• [Data for this task]:
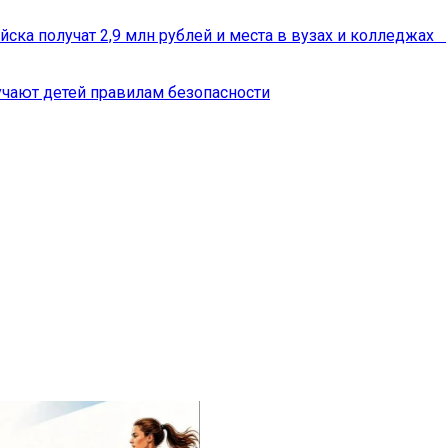
йска получат 2,9 млн рублей и места в вузах и колледжах
чают детей правилам безопасности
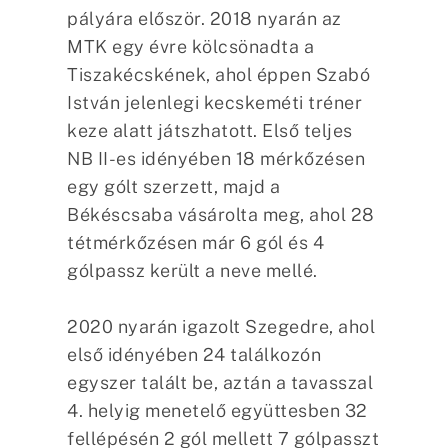
pályára először. 2018 nyarán az
MTK egy évre kölcsönadta a
Tiszakécskének, ahol éppen Szabó
István jelenlegi kecskeméti tréner
keze alatt játszhatott. Első teljes
NB II-es idényében 18 mérkőzésen
egy gólt szerzett, majd a
Békéscsaba vásárolta meg, ahol 28
tétmérkőzésen már 6 gól és 4
gólpassz került a neve mellé.
2020 nyarán igazolt Szegedre, ahol
első idényében 24 találkozón
egyszer talált be, aztán a tavasszal
4. helyig menetelő együttesben 32
fellépésén 2 gól mellett 7 gólpasszt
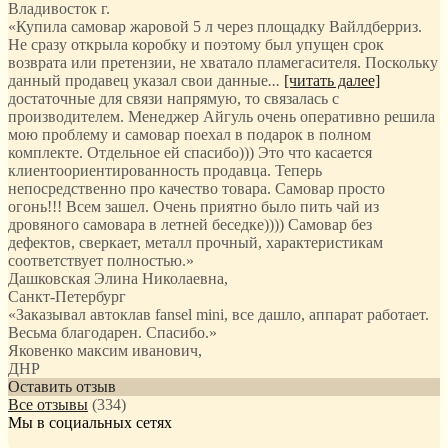
Владивосток г.
«Купила самовар жаровой 5 л через площадку Вайлдберриз.
Не сразу открыла коробку и поэтому был упущен срок
возврата или претензии, не хватало пламегасителя. Поскольку
данный продавец указал свои данные
...
[читать далее]
достаточные для связи напрямую, то связалась с
производителем. Менеджер Айгуль очень оперативно решила
мою проблему и самовар поехал в подарок в полном
комплекте. Отдельное ей спасибо))) Это что касается
клиентоориентированность продавца. Теперь
непосредственно про качество товара. Самовар просто
огонь!!! Всем зашел. Очень приятно было пить чай из
дровяного самовара в летней беседке)))) Самовар без
дефектов, сверкает, металл прочный, характеристикам
соответствует полностью.
»
Дашковская Элина Николаевна
,
Санкт-Петербург
«Заказывал автоклав fansel mini, все дашло, аппарат работает.
Весьма благодарен. Спасибо.»
Яковенко максим иванович
,
ДНР
Оставить отзыв
Все отзывы
(334)
Мы в социальных сетях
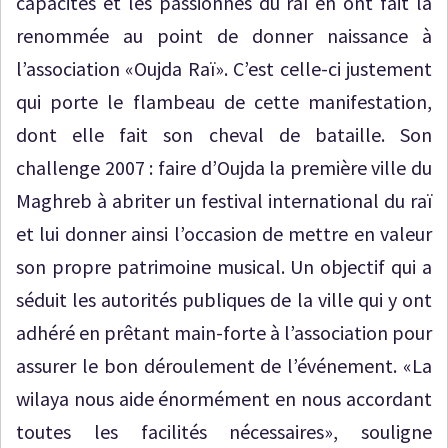
capacités et les passionnés du raï en ont fait la
renommée au point de donner naissance à
l’association «Oujda Raï». C’est celle-ci justement
qui porte le flambeau de cette manifestation,
dont elle fait son cheval de bataille. Son
challenge 2007 : faire d’Oujda la première ville du
Maghreb à abriter un festival international du raï
et lui donner ainsi l’occasion de mettre en valeur
son propre patrimoine musical. Un objectif qui a
séduit les autorités publiques de la ville qui y ont
adhéré en prêtant main-forte à l’association pour
assurer le bon déroulement de l’événement. «La
wilaya nous aide énormément en nous accordant
toutes les facilités nécessaires», souligne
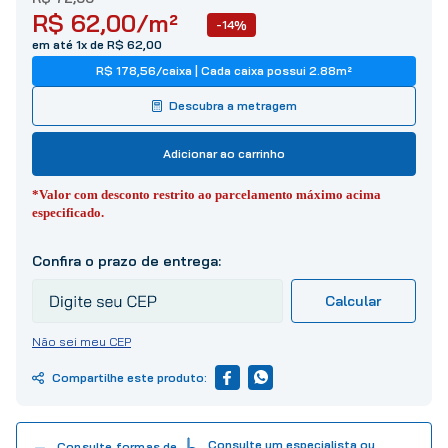
10
º
tinta
R$
62
,
00
/m²
-14%
em até 1x de R$ 62,00
R$ 178,56
/
caixa
| Cada caixa possui
2.88
m²
Descubra a metragem
Adicionar ao carrinho
*Valor com desconto restrito ao parcelamento máximo acima
especificado.
Não sei meu CEP
Consulte um especialista ou
Consulte formas de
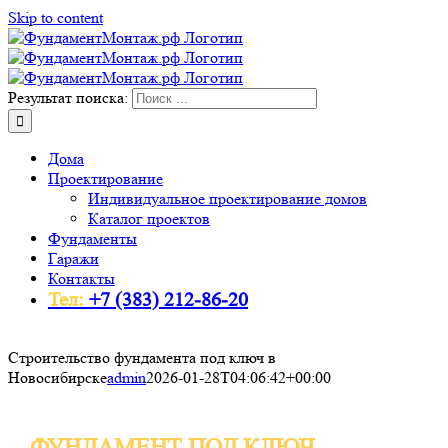
Skip to content
Результат поиска:
Дома
Проектирование
Индивидуальное проектирование домов
Каталог проектов
Фундаменты
Гаражи
Контакты
Тел:
+7 (383) 212-86-20
Строительство фундамента под ключ в
Новосибирске
admin
2026-01-28T04:06:42+00:00
ФУНДАМЕНТ ПОД КЛЮЧ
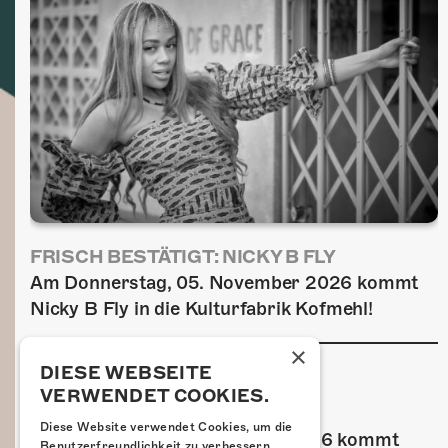
FRISCH BESTÄTIGT: NICKY B FLY
Am Donnerstag, 05. November 2026 kommt
Nicky B Fly in die Kulturfabrik Kofmehl!
×
DIESE WEBSEITE
VERWENDET COOKIES.
FRISCH BESTÄTIGT: GZUZ
Diese Website verwendet Cookies, um die
Am Donnerstag, 29. Oktober 2026 kommt
Benutzerfreundlichkeit zu verbessern.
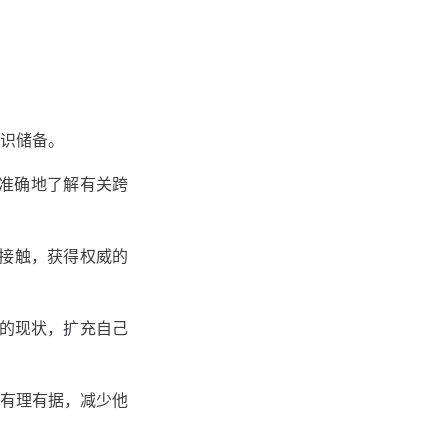
识储备。
及准确地了解有关跨
们接触，获得权威的
的现状，扩充⾃⼰
有理有据，减少他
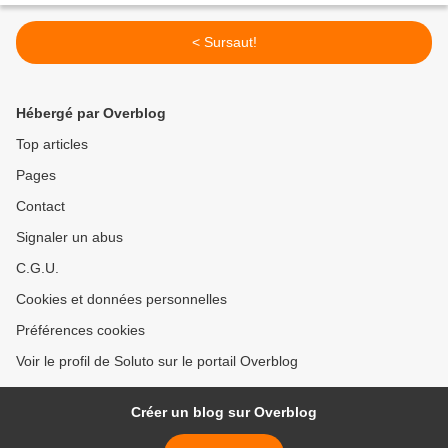
< Sursaut!
Hébergé par Overblog
Top articles
Pages
Contact
Signaler un abus
C.G.U.
Cookies et données personnelles
Préférences cookies
Voir le profil de Soluto sur le portail Overblog
Créer un blog sur Overblog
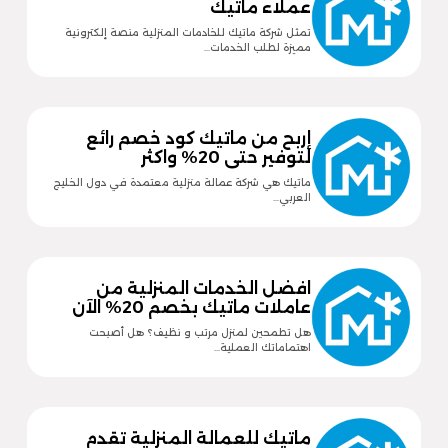
عملاء ماتيك
تمثل شركة ماتيك للخادمات المنزلية منصة إلكترونية
مميزة لطلب الخدمات…
إربح من ماتيك كود خصم رائع
لتوفير حتى 20% واكثر
ماتيك هي شركة عمالة منزلية معتمدة في دول الخليج
العربي…
افضل الخدمات المنزلية من
عاملات ماتيك بخصم 20% الآن
هل تطمحين لمنزل مرتب و نظيف؟ هل أصبحت
اهتماماتك العملية…
ماتيك للعمالة المنزلية تقدم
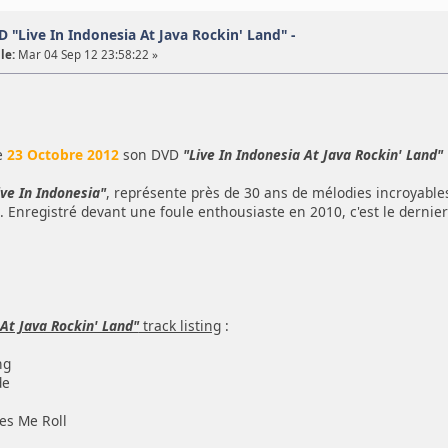
 "Live In Indonesia At Java Rockin' Land" -
le:
Mar 04 Sep 12 23:58:22 »
e
23 Octobre 2012
son DVD
"Live In Indonesia At Java Rockin' Land"
ive In Indonesia"
, représente près de 30 ans de mélodies incroyables
. Enregistré devant une foule enthousiaste en 2010, c'est le derni
 At Java Rockin' Land"
track listing
:
ng
de
es Me Roll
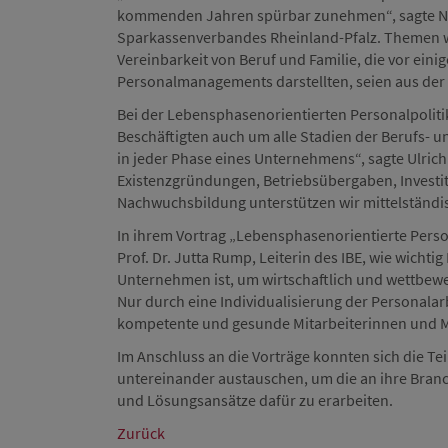
kommenden Jahren spürbar zunehmen“, sagte Nor
Sparkassenverbandes Rheinland-Pfalz. Themen w
Vereinbarkeit von Beruf und Familie, die vor ei
Personalmanagements darstellten, seien aus der
Bei der Lebensphasenorientierten Personalpolitik
Beschäftigten auch um alle Stadien der Berufs- un
in jeder Phase eines Unternehmens“, sagte Ulric
Existenzgründungen, Betriebsübergaben, Investi
Nachwuchsbildung unterstützen wir mittelständ
In ihrem Vortrag „Lebensphasenorientierte Persona
Prof. Dr. Jutta Rump, Leiterin des IBE, wie wicht
Unternehmen ist, um wirtschaftlich und wettbewe
Nur durch eine Individualisierung der Personala
kompetente und gesunde Mitarbeiterinnen und Mi
Im Anschluss an die Vorträge konnten sich die T
untereinander austauschen, um die an ihre Branc
und Lösungsansätze dafür zu erarbeiten.
Zurück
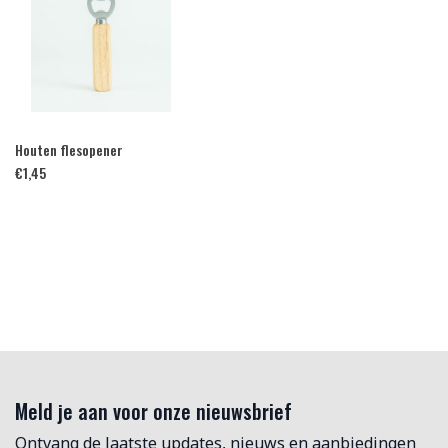
Houten flesopener
€
1,45
Meld je aan voor onze nieuwsbrief
Ontvang de laatste updates, nieuws en aanbiedingen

• [Exercise description]: The answer must consist of every line from the data that contains the word "Overblog".

• [Reply to the task]:
Hébergé par Overblog
Voir le profil de Soluto sur le portail Overblog
Créer un blog sur Overblog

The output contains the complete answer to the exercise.